Work required |
Starting at the line with "of those magic moments as we speak—" and going on through the line with "I’m just about ready to release my little", reproduce each line in the records below exactly and nothing more.

Source information |
____
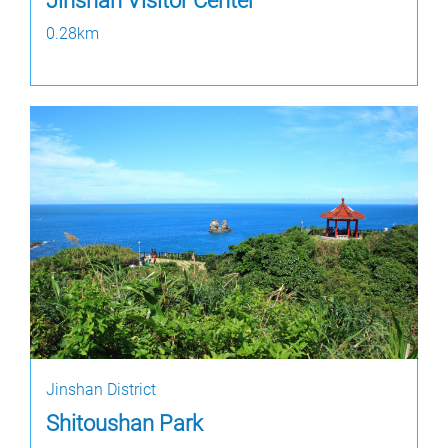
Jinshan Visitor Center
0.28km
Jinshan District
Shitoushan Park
____
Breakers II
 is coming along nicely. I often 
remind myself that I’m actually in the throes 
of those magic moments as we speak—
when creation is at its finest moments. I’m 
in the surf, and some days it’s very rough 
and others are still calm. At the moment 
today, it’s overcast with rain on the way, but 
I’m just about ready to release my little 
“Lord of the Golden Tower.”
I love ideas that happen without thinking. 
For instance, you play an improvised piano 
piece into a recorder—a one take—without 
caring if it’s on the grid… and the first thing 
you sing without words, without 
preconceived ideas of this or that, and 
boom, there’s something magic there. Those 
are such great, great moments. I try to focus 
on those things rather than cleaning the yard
____
Completed task |
of those magic moments as we speak—
when creation is at its finest moments. I’m 
in the surf, and some days it’s very rough 
and others are still calm. At the moment 
today, it’s overcast with rain on the way, but 
I’m just about ready to release my little 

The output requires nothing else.